• [WHAT TO DO] Each record that follows should be duplicated exactly, except for its pictures.

• [Records contained in a dataset]
──────────────────────────────

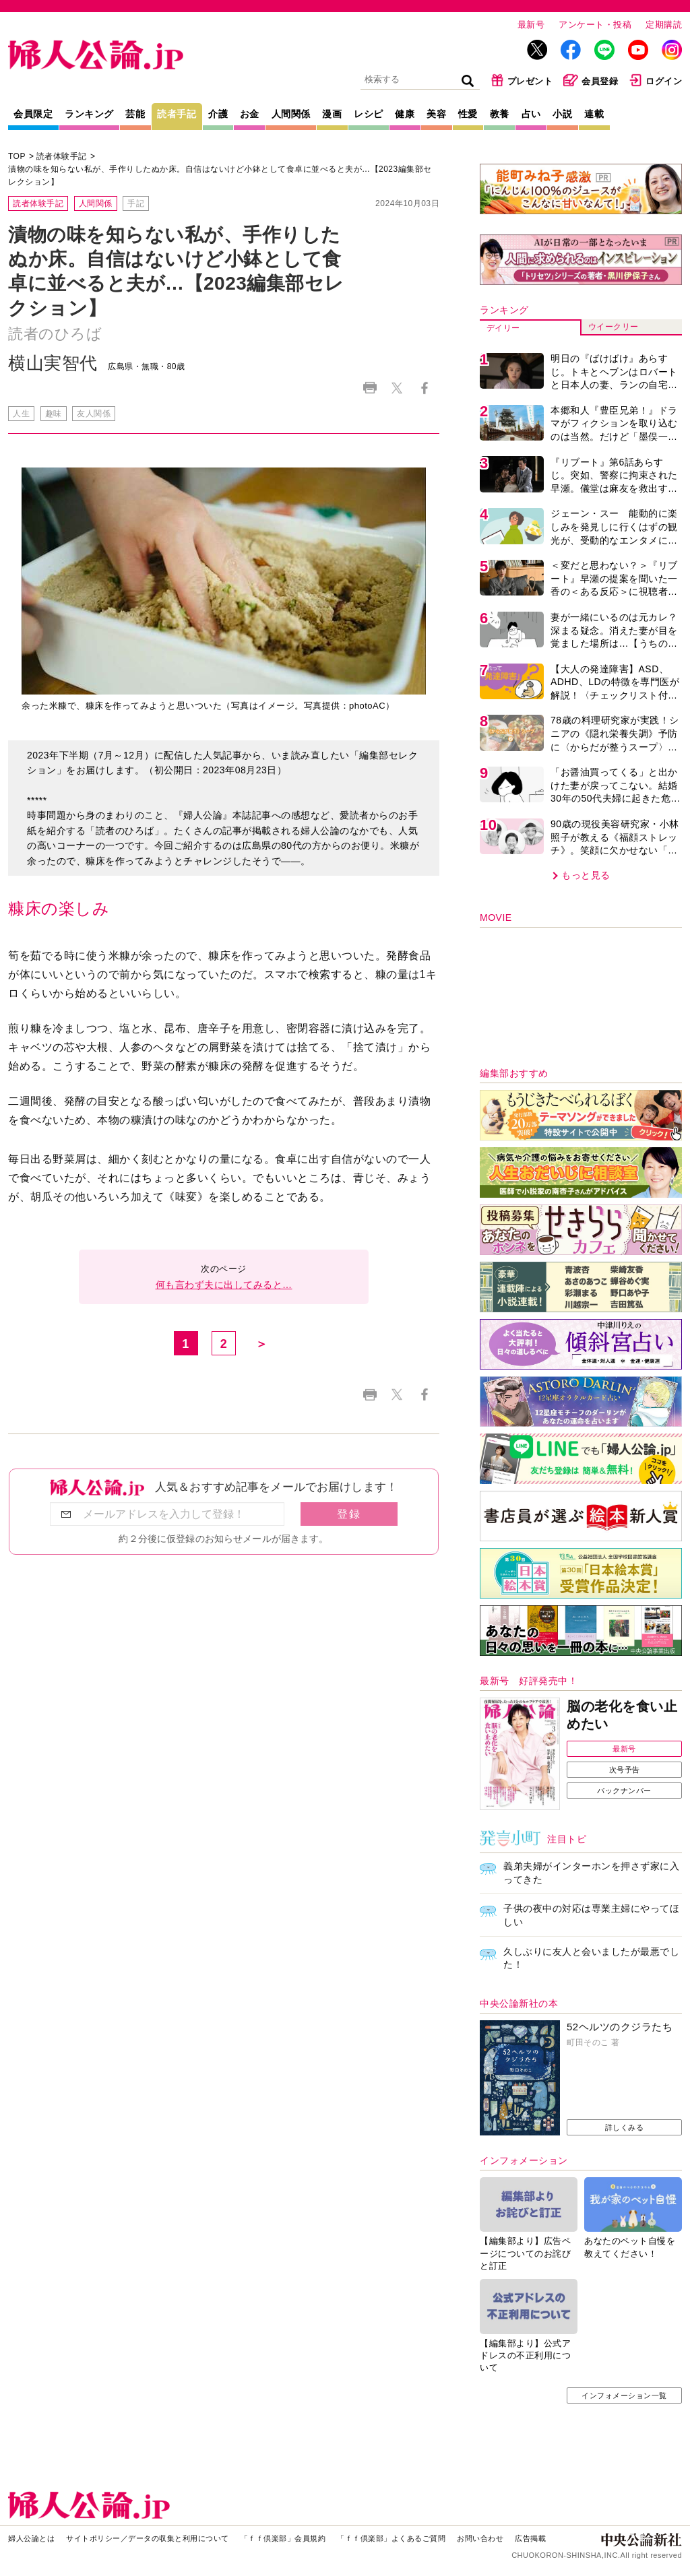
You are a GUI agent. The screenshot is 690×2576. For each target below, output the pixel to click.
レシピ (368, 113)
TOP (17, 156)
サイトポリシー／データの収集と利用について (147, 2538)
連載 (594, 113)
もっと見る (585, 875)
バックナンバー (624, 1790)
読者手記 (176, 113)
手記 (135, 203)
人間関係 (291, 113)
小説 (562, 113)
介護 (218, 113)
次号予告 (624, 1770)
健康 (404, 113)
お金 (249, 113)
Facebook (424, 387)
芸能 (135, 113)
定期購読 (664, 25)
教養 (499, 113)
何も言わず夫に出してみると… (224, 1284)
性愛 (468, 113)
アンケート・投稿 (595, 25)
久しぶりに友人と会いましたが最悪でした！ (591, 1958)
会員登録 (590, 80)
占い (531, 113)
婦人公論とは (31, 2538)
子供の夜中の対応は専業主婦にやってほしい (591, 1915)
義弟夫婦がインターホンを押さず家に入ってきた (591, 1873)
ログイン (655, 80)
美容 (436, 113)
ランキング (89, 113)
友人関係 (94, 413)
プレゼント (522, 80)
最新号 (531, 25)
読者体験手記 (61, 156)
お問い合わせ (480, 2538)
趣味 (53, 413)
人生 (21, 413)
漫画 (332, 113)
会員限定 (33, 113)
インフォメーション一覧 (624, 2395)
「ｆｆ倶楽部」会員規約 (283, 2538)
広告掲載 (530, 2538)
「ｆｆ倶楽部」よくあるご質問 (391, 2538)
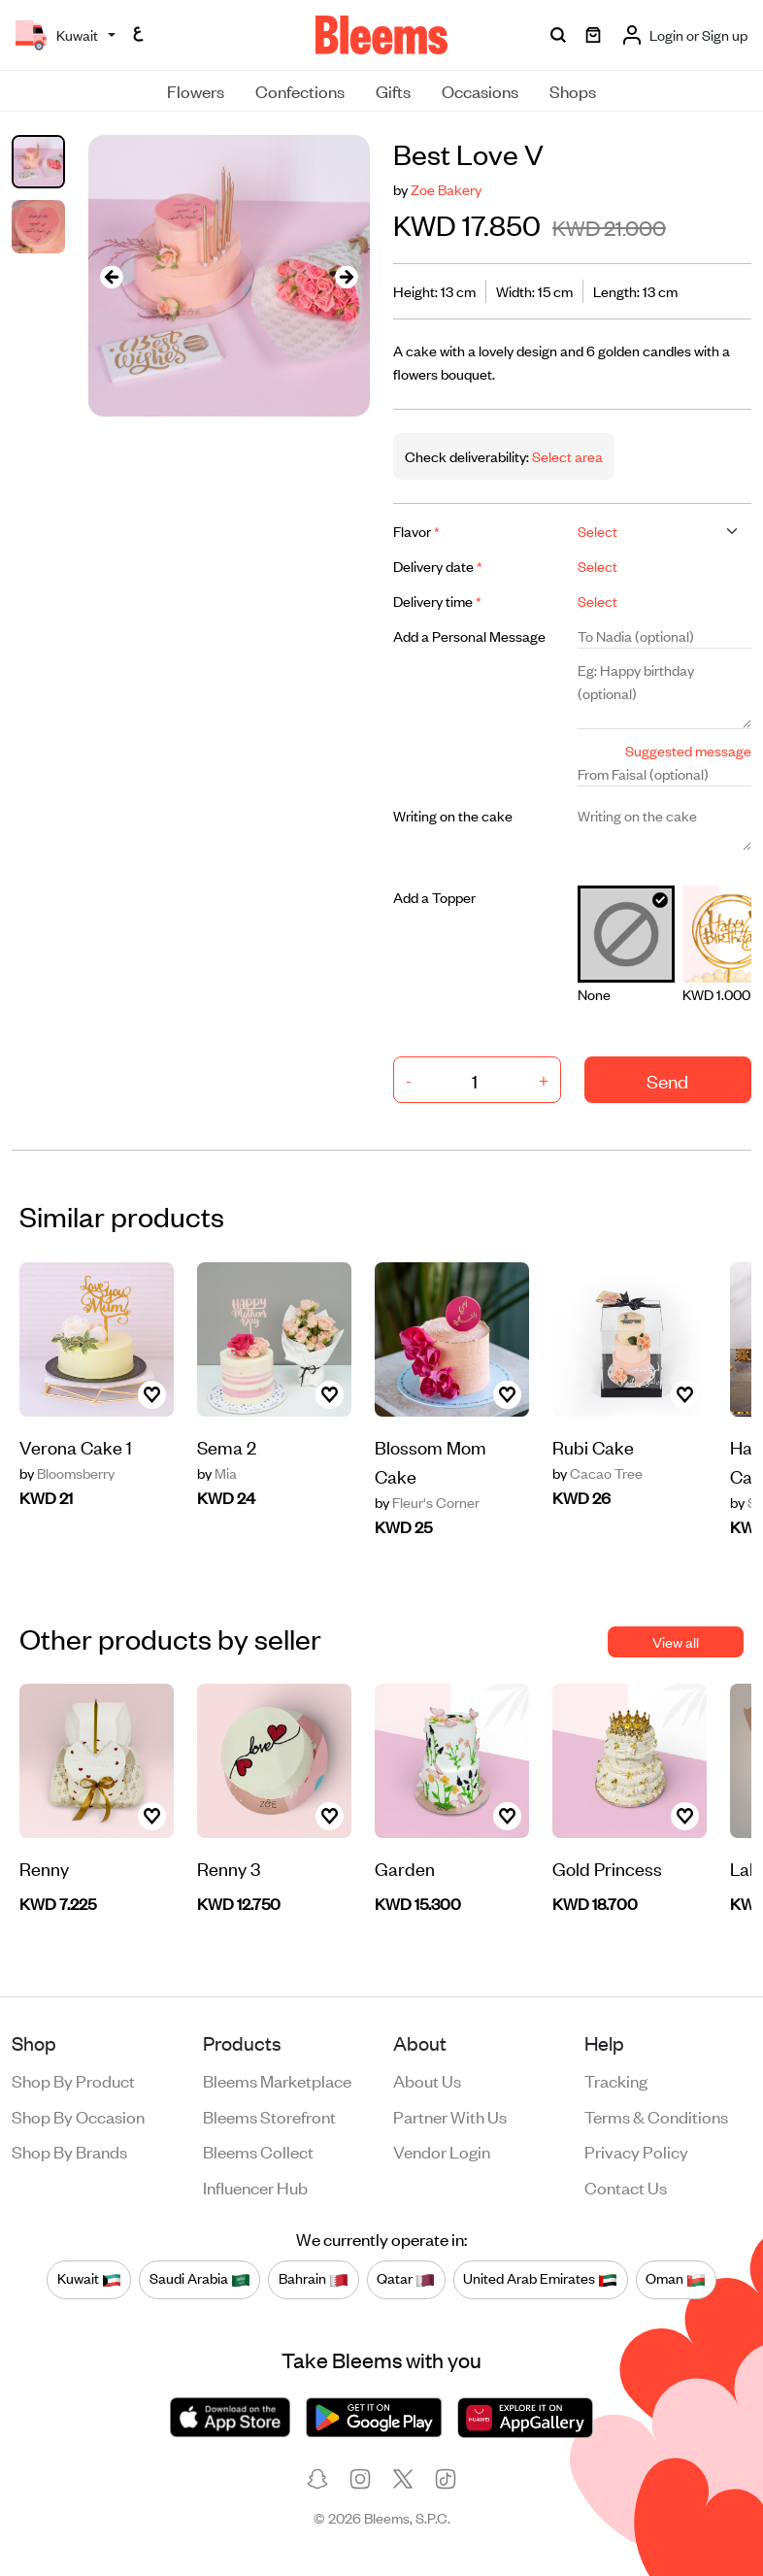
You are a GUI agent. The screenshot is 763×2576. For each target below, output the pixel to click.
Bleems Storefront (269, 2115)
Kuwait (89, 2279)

──────────────────────────────

• [RESPONSE]
You are a GUI agent. The screenshot is 690×2576. For each target below, output the pixel to click.
レシピ (368, 113)
TOP (17, 156)
サイトポリシー／データの収集と利用について (147, 2538)
連載 (594, 113)
もっと見る (585, 875)
バックナンバー (624, 1790)
読者手記 (176, 113)
手記 (135, 203)
人間関係 (291, 113)
小説 (562, 113)
介護 (218, 113)
次号予告 (624, 1770)
健康 (404, 113)
お金 (249, 113)
Facebook (424, 387)
芸能 (135, 113)
定期購読 (664, 25)
教養 (499, 113)
何も言わず夫に出してみると… (224, 1284)
性愛 (468, 113)
アンケート・投稿 (595, 25)
久しぶりに友人と会いましたが最悪でした！ (591, 1958)
会員登録 (590, 80)
占い (531, 113)
婦人公論とは (31, 2538)
子供の夜中の対応は専業主婦にやってほしい (591, 1915)
義弟夫婦がインターホンを押さず家に入ってきた (591, 1873)
ログイン (655, 80)
美容 (436, 113)
ランキング (89, 113)
友人関係 (94, 413)
プレゼント (522, 80)
最新号 (531, 25)
読者体験手記 (61, 156)
お問い合わせ (480, 2538)
趣味 (53, 413)
人生 (21, 413)
漫画 (332, 113)
会員限定 (33, 113)
インフォメーション一覧 (624, 2395)
「ｆｆ倶楽部」会員規約 (283, 2538)
広告掲載 (530, 2538)
「ｆｆ倶楽部」よくあるご質問 (391, 2538)
You are a GUI agent. The screenshot is 763×2576. For each target below, output the pixel to click.
Bleems Storefront (269, 2115)
Kuwait (89, 2279)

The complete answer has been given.